Cramer was the self-proclaimed god of a so-called voodoo-vampire cult, though what the man didn’t seem to know about the contemporary American practice of voodoo would surely fill enough volumes to cross the ocean. He was a dropout, but a dropout who had a way with women, motorcycles, and oration. He rode a Harley and wore black at all times; maintained a head full of sleek, pitch-black hair; and had the look. He wanted the world to think of him as a New Age Aleister Crowley—in his mansion in the Garden District, he had collected a harem of Cramerworshipping girls and, of course, a following of young men who wanted to be just like Cramer, or to have young women worshipping them—as they did Cramer.
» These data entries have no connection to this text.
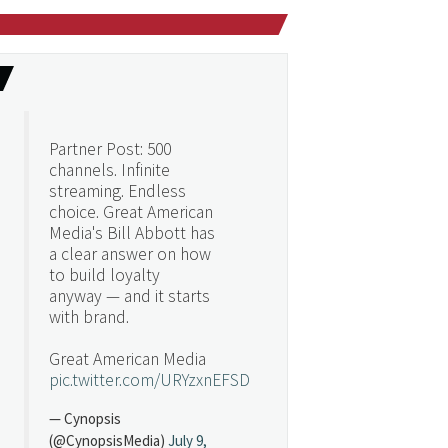
Partner Post: 500
channels. Infinite
streaming. Endless
choice. Great American
Media's Bill Abbott has
a clear answer on how
to build loyalty
anyway — and it starts
with brand.
Great American Media
pic.twitter.com/URYzxnEFSD
— Cynopsis
(@CynopsisMedia)
July 9,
As far as DeFeo knew, the jerk and his friends were just into girls, unlike the real Crowley, who would sleep with just about anyone—or anything.
He called himself the Father of the Brotherhood, and he preached a lifestyle that wasn’t exactly Satanism, but something like it. Cramer had borrowed from Crowley and, DeFeo was fairly certain, from the religious view of demonology during the days of the witch burnings.
And, of course, because DeFeo’s ancestor, Antoine Montville, had been suspected of Satanism during his day (a complete lie!), Cramer—a man he could just tellhad been a nerdy-brat-turned-cult-master—liked to bring his acolytes to the cemetery, perform a sacrifice ritual, and cast blood over the tomb. They snuck in and carried out their ridiculous rites when he was working, which meant he was going to have to be working a case in the area if there was any hope of catching the little bastard and his crew. He had long ago gotten his license and hung up his shingle as a private investigator; it kept him friendly with the police. He liked the fellows in this district, but he knew, too, that they were busy with gangs, robberies, and other cases of violent crime. They’d do their best, but they couldn’t just hang around the cemetery watching for a vandal.
DeFeo shook his head, turned to the bucket of water and soap he’d brought, and started cleaning. Eventually, workers would have come in to do the chore; he wouldn’t wait for “eventually.” He finished cleaning the tomb and decided to head down to Frenchmen Street, hope a real jazz band was playing somewhere, and try to drink some of his aggravation down. There were some interesting things going on in the city, but for now, he’d take a night off, look forward to some enjoyment, and calm his simmering inner rage against a petty—idiot.
He parked on Esplanade and walked down Decatur until he reached his favorite little pub, a place called Your Favorite Pub on Frenchmen. Before he had even taken his seat on a stool at the bar, Joe, the owner, had a drink in front of him. “It’s a DeFeo special,” Joe told him, but he wasn’t jocular, he was grim.
“Thanks, Joe. Anyone singing tonight?”
Joe seemed surprised and perplexed by his question, but he answered.
“A lady named Regina Hansen; she’s got one of the best blues voices I’ve heard in my day.”